Describing the “unheard of properties” of these materials, the award committee said some had a remarkably large surface area – a porous material roughly the size of a sugar cube could contain as much surface area as a football pitch.
“A small amount of such material can be almost like Hermione’s handbag in Harry Potter. It can store huge amounts of gas in a tiny volume,” Olof Ramstrom, member of the Nobel Committee for Chemistry, said.
The more than a century-old prize is awarded by the Royal Swedish Academy of Sciences and the winners share 11 million Swedish crowns ($1.2m), as well as the fame of winning arguably the world’s most prestigious science award.
Kitagawa told the Nobel Press conference that he was deeply honoured by the award.
Kitagawa is a professor at Kyoto University in Japan, while Robson is a professor at the University of Melbourne, Australia, and Yaghi is a professor at the University of California, Berkeley, in the US.

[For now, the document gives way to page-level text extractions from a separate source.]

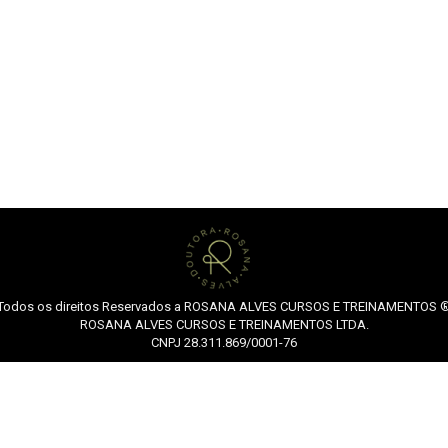
Todos os direitos Reservados a ROSANA ALVES CURSOS E TREINAMENTOS 
ROSANA ALVES CURSOS E TREINAMENTOS LTDA.
CNPJ 28.311.869/0001-76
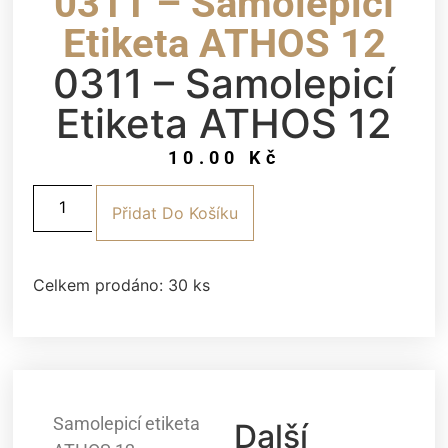
0311 – Samolepicí
Etiketa ATHOS 12
0311 – Samolepicí
Etiketa ATHOS 12
10.00
Kč
Přidat Do Košíku
Celkem prodáno: 30 ks
Samolepicí etiketa
Další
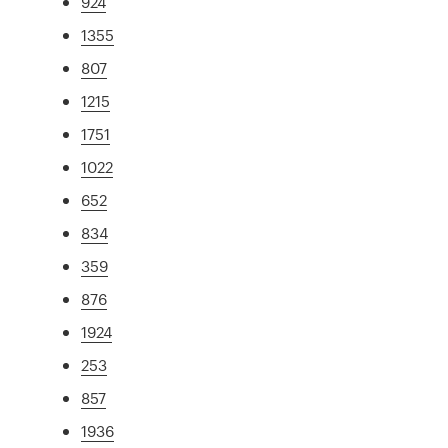
924
1355
807
1215
1751
1022
652
834
359
876
1924
253
857
1936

Kitagawa is Japanese, Robson was born in Britain but moved to Australia in his late 20s, while Yaghi is Jordanian-American.
Yaghi was born to Palestinian refugees in Jordan, where his family shared a one-room home with the cattle the family was raising.
Yaghi, who said he was astonished and delighted to win the award, was 10 years old when he found a book on molecules in the library, and it was the beginning of a life-long love of chemistry.